With inflation of costs at every stage of supply chains, and transport costs rising, it may increasingly make sense to shorten supply chains and move production closer to home. The implications are inevitably complicated, but there already seems to be a visible trend for US companies for example to look more towards Mexico and less to wards Asia for production, a tendency for outsourced services to be brought back onshore, and for Asia to turn more to Asian markets for trade volumes as US trade declines etc. A major question is how this will effect developing markets that have grown on the back of globalisation and US over consumption and we seem to find ourselves in the absurd situation where the world is hoping for the US, already over consuming, to keep up consumption in order to support the other economies of the world.

CIBC Report
http://research.cibcwm.com/economic_public/download/smay08.pdf

Shipping Costs Start to Crimp Globalization
http://www.nytimes.com/2008/08/03/business/worldbusiness/03global.html?_r=1&hp&oref=slogin

2008/07/01

Some reasons high oil prices are not a bad thing:

Painful? Undoubtedly, but are high oil prices really such a terrible thing or are they a medicine we have to swallow? Below I briefly list some of the ways in which high oil prices could be good for us. I will go on to explore some of these points and others in brief articles to follow.

1. High oil prices may have a geopolitical stabilisation effect? With oil prices already at nose bleed levels, nobody can afford to start a war over oil?

2. High oil prices while a function of supply and demand, are more representative of the real cost of oil?

3. (As a corollary of 2) Prices feed through the whole economy so that for example rising shipping costs mean the real cost of food miles etc. is increasingly felt by the consumer (see "Reversal of Globalisation")

4. High oil prices incentivize reduced and more efficient consumption of energy. Demand side response already clearly visible.

5. High oil prices make environmentally more sustainable, renewable and geopolitically less contentious new energy technologies more competitive.

2008/06/08

Event: The Price of Food: Hunger or Hope for Africa?


16 July, 2008 - 18.00 - Portcullis House, Westminster - London

Speakers
Dr Monty Jones
Executive Director, Forum for Agricultural Research in Africa

Dr Camilla Toulmin
Director, International Institute for Environment and Development

Professor Lawrence Haddad
Director, Institute of Development Studies

Chair
Hugh Bayley MP
Chair, Africa All Party Parliamentary Group

This forthcoming Royal African Society event will address some really key and really topical issues and is very much in line with the themes I have been pursuing and writing about here at InformationOthewise.
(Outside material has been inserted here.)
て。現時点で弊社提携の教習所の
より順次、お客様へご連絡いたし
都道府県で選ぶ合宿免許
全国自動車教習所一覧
I encourage anyone interested to come along and anyone who is unable to attend but has questions they would like to put to the panel, to get in touch as FreeHouse representatives will be attending.
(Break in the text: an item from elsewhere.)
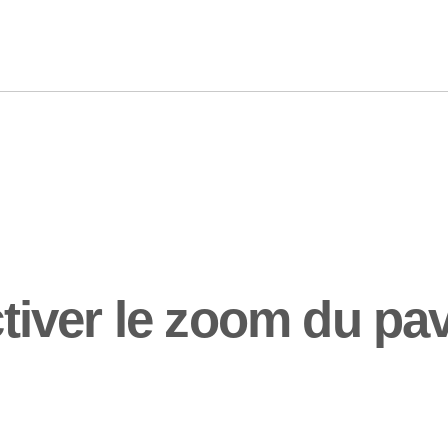
ver le zoom du pav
The world food crisis threatens to destroy years, if not decades, of economic progress, and may push millions back into abject poverty, stated Kofi Annan recently. But others see the crisis as an opportunity to reform global agriculture and increase longer-term productivity in Africa.

The discussion will look at the implications of the food crisis for Africa – both the opportunities and the threats – as well as possible interventions. It will discuss the possibility of a Green Revolution for Africa. It will also critically assess the role of bioenergy in the current crisis and in the future of sustainable agricultural production in Africa.